• **Given data**
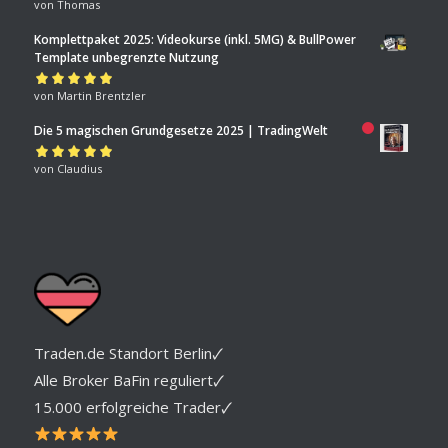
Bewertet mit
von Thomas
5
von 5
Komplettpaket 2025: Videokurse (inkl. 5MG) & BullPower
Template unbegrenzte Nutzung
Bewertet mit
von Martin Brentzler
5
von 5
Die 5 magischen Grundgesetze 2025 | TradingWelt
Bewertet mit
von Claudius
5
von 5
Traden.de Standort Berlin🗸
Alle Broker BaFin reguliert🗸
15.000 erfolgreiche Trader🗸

...

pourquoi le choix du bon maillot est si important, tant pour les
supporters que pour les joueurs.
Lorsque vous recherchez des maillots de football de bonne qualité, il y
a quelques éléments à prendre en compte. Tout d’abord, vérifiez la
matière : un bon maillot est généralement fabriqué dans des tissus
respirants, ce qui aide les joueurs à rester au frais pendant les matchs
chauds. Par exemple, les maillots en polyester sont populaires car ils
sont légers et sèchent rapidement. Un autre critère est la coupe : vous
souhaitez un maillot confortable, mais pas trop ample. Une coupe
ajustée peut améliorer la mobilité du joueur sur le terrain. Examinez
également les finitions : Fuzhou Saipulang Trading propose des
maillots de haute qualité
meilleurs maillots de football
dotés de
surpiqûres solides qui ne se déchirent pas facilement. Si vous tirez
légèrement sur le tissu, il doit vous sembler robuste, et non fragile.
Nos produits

--

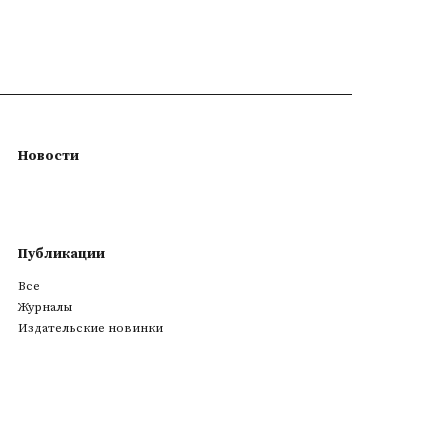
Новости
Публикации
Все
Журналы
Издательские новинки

• **Your assignment**
Retype the records above, but only those lines that fall between the line containing "surpiqûres solides qui" and the line containing "Nos produits", with both of those lines included, exactly as written.

• **Exercise result**
surpiqûres solides qui ne se déchirent pas facilement. Si vous tirez
légèrement sur le tissu, il doit vous sembler robuste, et non fragile.
Nos produits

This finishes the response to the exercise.